J’ai eu des moments de faiblesse immédiatement et j’en ai toujours.
J’ai fondu en larmes, le premier jour […]. Un autre soldait, qui venait d’être mobilisé, m’est venu en aide. […] J’ai été bouleversé : comment, dans cette situation, un être humain pouvait-il, contrairement à moi, penser à son prochain ? Il s’est avéré qu’il était étudiant au séminaire gréco-catholique. Il était préoccupé par une seule question. Il m’a regardé timidement et a demandé avec maladresse, après avoir dégluti :
« Dites, si je suis amené à tuer à la guerre, est-ce que je pourrai être consacré prêtre ? »
Moi, athée, j’avais envie de le rassurer sur le fait qu’il méritait non seulement de devenir prêtre, mais même pape. Il venait de se comporter comme un saint débutant.

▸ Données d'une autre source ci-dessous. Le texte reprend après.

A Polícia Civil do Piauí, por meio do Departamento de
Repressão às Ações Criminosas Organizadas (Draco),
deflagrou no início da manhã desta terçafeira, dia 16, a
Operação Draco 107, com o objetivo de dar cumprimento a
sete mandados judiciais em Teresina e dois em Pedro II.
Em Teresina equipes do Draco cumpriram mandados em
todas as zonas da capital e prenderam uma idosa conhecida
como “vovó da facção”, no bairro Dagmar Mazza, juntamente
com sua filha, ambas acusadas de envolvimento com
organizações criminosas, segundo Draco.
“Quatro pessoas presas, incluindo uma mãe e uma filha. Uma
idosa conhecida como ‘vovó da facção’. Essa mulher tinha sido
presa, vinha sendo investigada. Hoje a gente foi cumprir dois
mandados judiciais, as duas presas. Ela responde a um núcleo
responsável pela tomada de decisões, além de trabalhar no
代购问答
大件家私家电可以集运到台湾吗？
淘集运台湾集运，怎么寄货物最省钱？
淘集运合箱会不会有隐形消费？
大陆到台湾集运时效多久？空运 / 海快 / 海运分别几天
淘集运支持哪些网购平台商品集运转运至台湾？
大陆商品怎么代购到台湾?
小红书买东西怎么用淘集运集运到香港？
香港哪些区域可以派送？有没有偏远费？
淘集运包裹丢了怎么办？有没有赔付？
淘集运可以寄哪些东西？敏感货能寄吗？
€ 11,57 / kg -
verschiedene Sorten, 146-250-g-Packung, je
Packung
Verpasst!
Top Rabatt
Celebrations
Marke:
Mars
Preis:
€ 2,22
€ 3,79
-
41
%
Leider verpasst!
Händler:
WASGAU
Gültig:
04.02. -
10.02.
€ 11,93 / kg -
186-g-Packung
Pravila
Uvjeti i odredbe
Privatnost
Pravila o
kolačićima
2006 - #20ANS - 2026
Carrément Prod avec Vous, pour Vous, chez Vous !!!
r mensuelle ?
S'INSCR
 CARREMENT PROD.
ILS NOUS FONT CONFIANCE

Ma vie est morte, me suis-je dit. Puis j’ai éclaté en sanglots.
Et lui, un homme sévère avec une arme dans les mains, m’a enlacé.

Le plus dramatique, c’est l’existence brisée. Ensuite vient une nouvelle réalité à laquelle il faut s’adapter. Survivre physiquement et, ce qui n’est pas moins important, survivre psychologiquement.

L’auteur craignait « l’ensauvagement » et a assisté à plus de « douceur » chez les militaires (à mettre en relation avec le fait qu’il n’a pas été en première ligne ?) :

Et pour que le criminel n’ait pas froid aux pieds, le gardien l’a bordé. Comme une maman.

Malgré la divergence de nos points de vue, nous répétions souvent : « Je vois qu’on est d’accord. » Probablement parce que nos univers opposés supposaient la tolérance pour les opinions opposées. Et l’intolérance uniquement à l’égard de l’intolérance, du fanatisme. Peut-être étions-nous unis par la compassion à l’égard qui vivant.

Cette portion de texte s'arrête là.